With Workplace Safety, Cooperation Beats Confrontation
This week’s issue contains a story about a good example of regulatory overreach. The Occupational Safety and Health Administration (OSHA) was sharply admonished by one of its own administrative law judges, who overturned a penalty levied against Tennessee barge builder Trinity Marine Products.
In 2015, OSHA inspectors cited Trinity over alleged safety and exposure violations. Trinity settled all but two items in the complaints, which alleged worker overexposure to a particular chemical. OSHA proposed a $5,000 fine for the two items. Trinity challenged them, arguing that under the law, it could have chosen either to ventilate the entire area or provide respirators; it chose the latter. If some employees apparently violated company policy by not wearing their respirators, the company had no knowledge of that conduct and was not responsible. It asserted “unpreventable employee misconduct” as a defense.
Ruling in Trinity’s favor, OSHA administrative law judge Heather Joy found that the agency hadn’t followed its own rules in assessing the penalty.

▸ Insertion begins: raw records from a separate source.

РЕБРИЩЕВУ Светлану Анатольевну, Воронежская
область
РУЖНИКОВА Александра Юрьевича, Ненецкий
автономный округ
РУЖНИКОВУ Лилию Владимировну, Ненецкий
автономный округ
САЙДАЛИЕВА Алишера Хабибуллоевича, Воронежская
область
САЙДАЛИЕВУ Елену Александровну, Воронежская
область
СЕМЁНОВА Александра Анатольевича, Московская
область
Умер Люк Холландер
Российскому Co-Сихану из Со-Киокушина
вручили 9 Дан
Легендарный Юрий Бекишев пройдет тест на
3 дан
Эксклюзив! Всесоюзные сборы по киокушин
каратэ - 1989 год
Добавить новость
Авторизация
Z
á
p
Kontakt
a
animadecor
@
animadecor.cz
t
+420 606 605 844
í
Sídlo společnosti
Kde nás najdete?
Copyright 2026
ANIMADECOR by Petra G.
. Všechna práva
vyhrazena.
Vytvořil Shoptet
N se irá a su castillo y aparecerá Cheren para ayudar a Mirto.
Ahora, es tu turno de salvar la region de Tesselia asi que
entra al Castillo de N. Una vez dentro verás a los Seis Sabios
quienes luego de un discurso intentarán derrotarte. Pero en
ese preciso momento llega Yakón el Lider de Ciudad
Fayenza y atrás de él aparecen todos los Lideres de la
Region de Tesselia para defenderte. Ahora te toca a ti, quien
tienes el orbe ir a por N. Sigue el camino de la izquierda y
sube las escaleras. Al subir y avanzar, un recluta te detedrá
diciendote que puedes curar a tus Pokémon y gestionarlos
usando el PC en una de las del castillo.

It failed to specify how remedies could feasibly be enacted, failed to estimate their costs and failed to detail the benefits to be expected.
Unfortunately, it’s not hard for large bureaucracies to develop mission creep, unaccountability and an adversarial relationship toward those they regulate.

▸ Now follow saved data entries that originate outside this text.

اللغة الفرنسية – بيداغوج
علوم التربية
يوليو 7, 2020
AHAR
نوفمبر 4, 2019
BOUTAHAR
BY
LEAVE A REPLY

Stories like this illustrate one reason why the barge industry has always been anxious to have the Coast Guard, rather than OSHA, be the safety regulator of record on the water. While the relationship between the barge industry and the Coast Guard has not been without communication and other issues, it’s fair to say there has been much more cooperation than confrontation. The Coast Guard has been consistent in its stated desire to work cooperatively with the industry and with the third-party organizations with which it is sharing the regulatory burdens of Subchapter M.
Realizing regulation was coming, the barge industry began regulating and policing itself two decades ago with the AWO’s Responsible Carrier Program. RCP anticipated and influenced many of Subchapter M’s safety measures. That gave the industry the credibility it needed to work productively with the Coast Guard as it developed Subchapter M, and to challenge uninformed or unworkable requirements where necessary.
The results of that cooperation were reflected in the annual report on safety statistics released by National Quality Steering Committee’s in partnership with The American Waterways Operators (WJ, February 26). The report showed a dramatic decline in fatalities, injuries and spills over a 17-year period.
When it comes to workplace safety, cooperation beats confrontation.